Лаки заставила себя выйти из воды и вдруг увидела, что Крейвен, как безумный, машет руками. Она нарочито медленно направилась к их топчанам.

— В чем дело? — и тряхнула мокрыми волосами, обдав его волной брызг.

— Твой отец… Тебя зовут к телефону.

— Что? — у Лаки подпрыгнуло сердце. Она много месяцев не виделась с Джино и не разговаривала с ним по телефону. Неужели он соскучился?

Не подумав даже закутаться в полотенце, она вбежала в одну из стеклянных будок.

— Да?

— Лаки? Привет, детка. Как дела?

Она изо всех сил старалась, чтобы ее голос звучал небрежно.

— Просто замечательно. А у тебя?

— У меня проблемы. Ничего страшного.

Он говорит с ней о своих проблемах! Первый раз в жизни!

После неловкого молчания:

— Слушай, детка, я хочу, чтобы ты прилетела в Нью-Йорк.

Миллионы вопросов теснились у нее в голове.

— Когда?

— Сегодня, завтра… Я не призываю тебя мчаться сломя голову, но и не оттягивай.

— У меня самый разгар каникул, — нарочито холодно произнесла она.

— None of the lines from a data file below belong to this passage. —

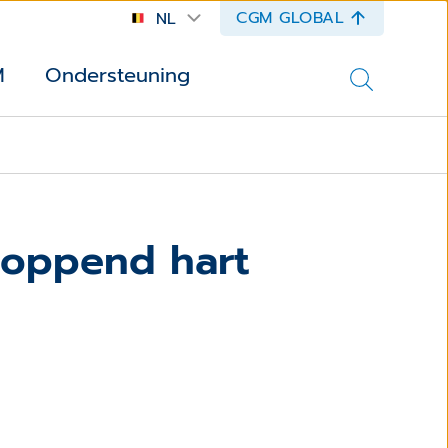
CGM GLOBAL
NL
M
Ondersteuning
loppend hart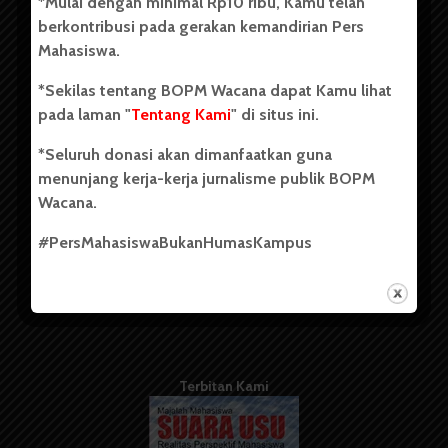
*Mulai dengan minimal Rp10 ribu, Kamu telah
berdiri pada 1 Juli 1995.
berkontribusi pada gerakan kemandirian Pers
Mahasiswa.
*Sekilas tentang BOPM Wacana dapat Kamu lihat
Tentang Kami
pada laman "
Tentang Kami
" di situs ini.
Kontribusi
*Seluruh donasi akan dimanfaatkan guna
Info Iklan
menunjang kerja-kerja jurnalisme publik BOPM
Wacana.
Pedoman Media Siber
#PersMahasiswaBukanHumasKampus
Kode Etik Jurnalistik
WartaWacana
Terbitan Kami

— Вся твоя жизнь — сплошные чертовы каникулы! — взорвался Джино.

Лаки отбросила притворство и нетерпеливо спросила:

— В чем дело?

— Это не телефонный разговор. Подними свою задницу и валяй в Нью-Йорк. Я бы не просил, если бы это не было важно.

— Вылетим сегодня же вечером.

— Не надо Крейвена. Приезжай одна. Это семейное дело.

Мысль о том, чтобы лететь в Нью-Йорк без Крейвена, наполнила ее сердце ликованием.

— О'кей. — Что все-таки могло приключиться? — Увидимся!

— Давай прямо сейчас, тогда мы сможем вместе поужинать. Дарио тоже приедет.

Вот когда Лаки растерялась. Дарио… Она, Джино, Дарио — вся семья! Может, Джино опасно болен и ему осталось пять минут жизни?

— Ты как? — тихо спросила она. — В порядке?

— Ясное дело. Лучше некуда. Потом расскажу. Когда узнаешь номер рейса, позвони Косте, чтобы организовал встречу в аэропорту.

Длинные гудки в трубке возвестили окончание разговора.

* * *

За несколько минут до этого такой же разговор состоялся у Джино с Дарио. Тот удивился ничуть не меньше сестры.

Джино давно предоставил ему полную свободу.

— Ты должен получить высшее образование, и тогда ты всегда сможешь взять мир за яйца, — любил повторять Джино. Дарио последовал его совету. В семнадцать лет окончил школу, а затем убедил отца позволить ему изучать искусство в Художественном колледже в Сан-Франциско.